Cette bougie nécessite un entretien régulier pour qu’elle vous satisfasse pleinement et longuement.
– Règle numéro 1 : veillez à ce que la mèche soit toujours droite. En effet, environ toutes les heures, nous vous recommandons de vérifier la droiture de la mèche pour éviter qu’une partie latérale de la bougie se consume davantage que l’autre extrémité.
– Règle numéro 2 : veillez à ce que la mèche ne soit pas trop longue – sinon, elle se courbera, et une partie latérale de la bougie se consumera plus rapidement que l’autre extrémité. Ainsi, lorsque vous estimez que la mèche est supérieure à 1.5cm, nous vous recommandons de la couper avec précaution avec des ciseaux. Laissez bien 1cm de mèche, sinon la flamme sera diminuée.
Ces bougies sont réalisées en cire d’abeilles géorgiennes. La cire est totalement naturelle, loin des ruches industrielles, et la bougie est de fabrication totalement artisanale. Nous avons nous-même forgé notre moule en fer, et utilisons de l’huile d’olive en tant qu’agent de démoulage naturel. Insérer la mèche, droite, au centre, avec régularité, est un art. Les rares irrégularités de surface de la bougie sont, autant que possibles, maîtrisées, et, si visibles, elles traduisent le temps passé à son élaboration sans aucune entrave à ses fonctions, et au caractère naturel et imparfait de leur moule, qui se démarque de l’omniprésente utilisation des moules en silicone dans cette industrie.

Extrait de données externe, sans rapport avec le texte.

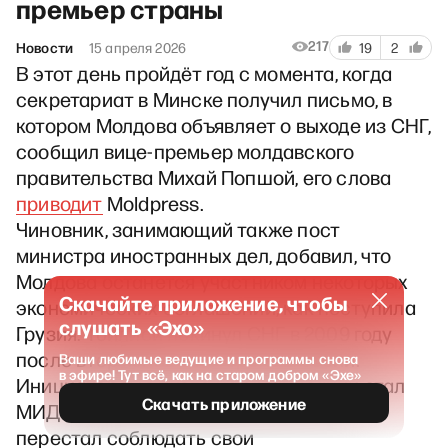
премьер страны
217
Новости
15 апреля 2026
19
2
В этот день пройдёт год с момента, когда
секретариат в Минске получил письмо, в
котором Молдова объявляет о выходе из СНГ,
сообщил вице-премьер молдавского
правительства Михай Попшой, его слова
приводит
Moldpress.
Чиновник, занимающий также пост
министра иностранных дел, добавил, что
Молдова останется участником некоторых
Скачайте приложение, чтобы
экономических соглашений, как поступила
слушать «Эхо»
Грузия. Тбилиси покинул СНГ в 2009 году
после вторжения со стороны России.
Ваши любимые ведущие и программы снова
в эфире! Тут всё, как на старом добром «Эхе»
Инициатором выхода из организации стал
Скачать приложение
МИД Молдовы, по мнению которого СНГ
перестал соблюдать свои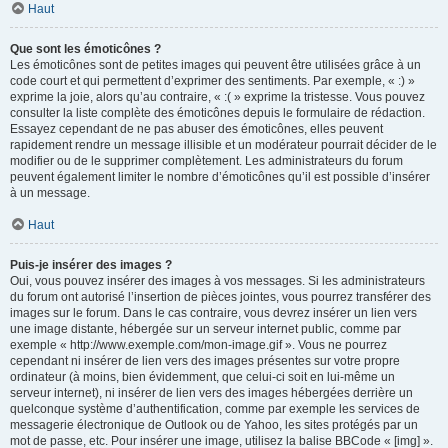
Haut
Que sont les émoticônes ?
Les émoticônes sont de petites images qui peuvent être utilisées grâce à un
code court et qui permettent d’exprimer des sentiments. Par exemple, « :) »
exprime la joie, alors qu’au contraire, « :( » exprime la tristesse. Vous pouvez
consulter la liste complète des émoticônes depuis le formulaire de rédaction.
Essayez cependant de ne pas abuser des émoticônes, elles peuvent
rapidement rendre un message illisible et un modérateur pourrait décider de le
modifier ou de le supprimer complètement. Les administrateurs du forum
peuvent également limiter le nombre d’émoticônes qu’il est possible d’insérer
à un message.
Haut
Puis-je insérer des images ?
Oui, vous pouvez insérer des images à vos messages. Si les administrateurs
du forum ont autorisé l’insertion de pièces jointes, vous pourrez transférer des
images sur le forum. Dans le cas contraire, vous devrez insérer un lien vers
une image distante, hébergée sur un serveur internet public, comme par
exemple « http://www.exemple.com/mon-image.gif ». Vous ne pourrez
cependant ni insérer de lien vers des images présentes sur votre propre
ordinateur (à moins, bien évidemment, que celui-ci soit en lui-même un
serveur internet), ni insérer de lien vers des images hébergées derrière un
quelconque système d’authentification, comme par exemple les services de
messagerie électronique de Outlook ou de Yahoo, les sites protégés par un
mot de passe, etc. Pour insérer une image, utilisez la balise BBCode « [img] ».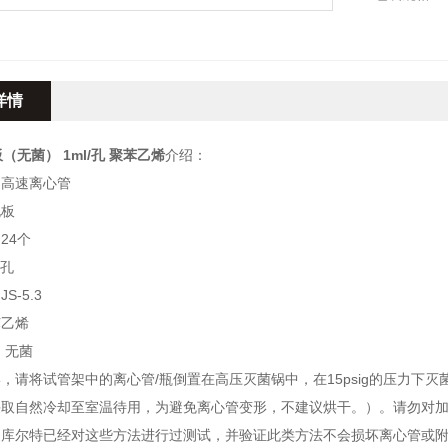
容量1ml/孔
适用转头JS-
详情
（无菌） 1ml/孔 聚苯乙烯
介绍：
：高速离心管
孔板
24个
/孔
S-5.3
苯乙烯
：无菌
，请将试管架中的离心管/瓶倒置在高压灭菌锅中，在15psig的压力下
采取自然冷却至室温待用，为避免离心管变形，不建议烘干。）。请勿对
曼库尔特已经对这些方法进行过测试，并验证此类方法不会损坏离心管或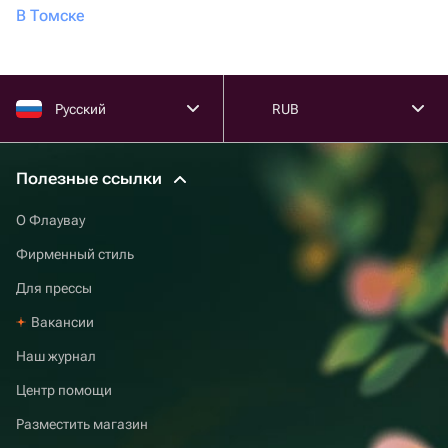
В Томске
Русский
RUB
Полезные ссылки
О Флаувау
Фирменный стиль
Для прессы
Вакансии
Наш журнал
Центр помощи
Разместить магазин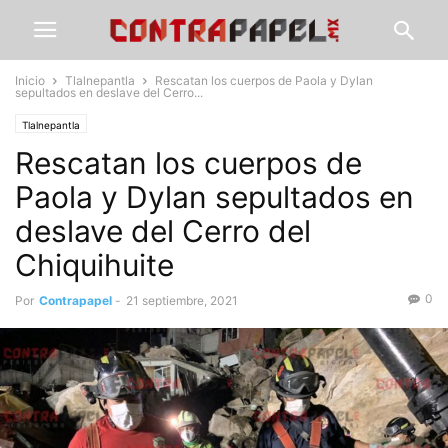
Inicio
Tlalnepantla
Rescatan los cuerpos de Paola y Dylan
sepultados en deslave del Cerro...
Tlalnepantla
Rescatan los cuerpos de
Paola y Dylan sepultados en
deslave del Cerro del
Chiquihuite
0
Por
Contrapapel
-
21 septiembre, 2021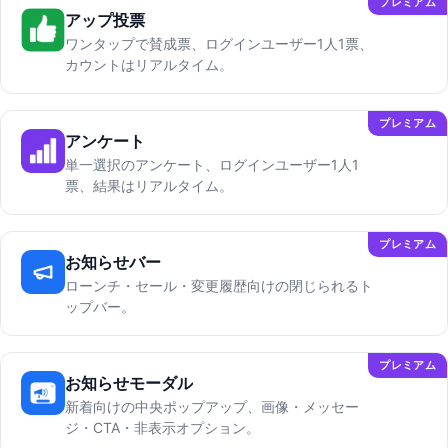
プレミアム
アップ投票
ワンタップで賛成票、ログインユーザー1人1票、
カウントはリアルタイム。
プレミアム
アンケート
単一選択のアンケート、ログインユーザー1人1
票、結果はリアルタイム。
プレミアム
お知らせバー
ローンチ・セール・変更履歴向けの閉じられるト
ップバー。
プレミアム
お知らせモーダル
新着向けの中央ポップアップ、画像・メッセー
ジ・CTA・非表示オプション。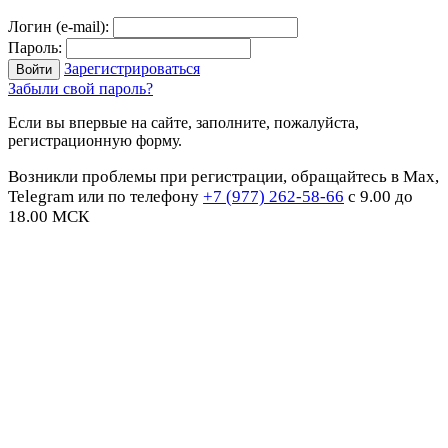
Логин (e-mail):
Пароль:
Зарегистрироваться
Забыли свой пароль?
Если вы впервые на сайте, заполните, пожалуйста,
регистрационную форму.
Возникли проблемы при регистрации, обращайтесь в Max,
Telegram или по телефону
+7 (977) 262-58-66
с 9.00 до
18.00 МСК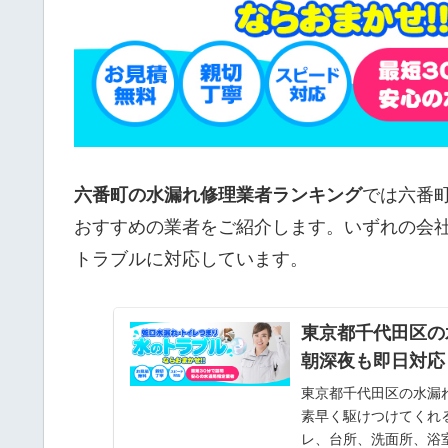
六番町の水漏れ修理業者ランキング
では六番
おすすめの業者をご紹介します。いずれの会
トラブルに対応しています。
東京都千代田区の
朝深夜も即日対応
東京都千代田区の水漏
素早く駆けつけてくれ
レ、台所、洗面所、浴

Aussi, ces bougies ont été bénies par le prêtre de la ville dans laquelle elles sont conçues, comme le veut la tradition géorgienne. Les mèches en coton sont achetées dans une église géorgienne.
Un mot sur le prix de ces bougies. Il est volontairement au plus bas possible, probablement le plus bas du marché malgré nos standards de pureté, car notre objectif ici est double : que ce rituel revienne urgemment tant il fait du bien, et que vous aimiez notre marque.
L’emplacement et l’esthétisme du logo Loïs Kedochim peuvent varier par rapport aux photographies ; cependant il restera toujours discret. Le produit, lui aussi, peut également très légèrement varier. Les variations dans nos produits montrent leur origine naturelle et leur fabrication manuelle. En achetant nos produits, vous consentez à cette éventualité.
Vous pourrez augmenter les quantités de bougies dans votre commande lors de l’étape du panier. Pour une éclairage optimal d’une pièce, trois bougies sont idéales, deux suffisent, une reste bonne.